Reshaping the Binding Pocket of Lysine Hydroxylase for Enhanced Activity
Fenghua Wang, Menglu Zhu, Zhan Song, Chao Li, Yuying Wang, Zhangliang Zhu, Dengyue Sun, Fuping Lu, Hui‐Min Qin
Abstract
The versatile synthetic intermediate (2S,4R)-4-hydroxylysine can be produced using l-lysine hydroxylase. However, the wild-type enzyme cannot effectively catalyze the C4 hydroxylation of l-lysine to form the product.
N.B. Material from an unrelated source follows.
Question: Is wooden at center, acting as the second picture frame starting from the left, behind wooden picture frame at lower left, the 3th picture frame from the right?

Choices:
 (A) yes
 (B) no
To overcome this bottleneck, we modified the l-lysine hydroxylase from Niastella koreensis (NkLH4), using the semirational combinatorial active-site saturation test (CAST). We obtained a highly active mutant MT3 (Q161N/T162A/F178Y/E260D) with a 24.97-fold increase of kcat/Km, compared with the wild-type enzyme (791.33 mM–1 s–1 vs 31.69 mM–1 s–1). Further analysis of the structure–activity relationship via molecular dynamics (MD) simulations suggested that MT3 had a more flexible conformation, as well as an enlarged substrate-binding pocket with decreased steric hindrance and increased binding energy in substrate recognition. Our study provides a highly active NkLH4 mutant for potential commercial use in the production of enantiomerically pure (2S,4R)-4-hydroxylysine.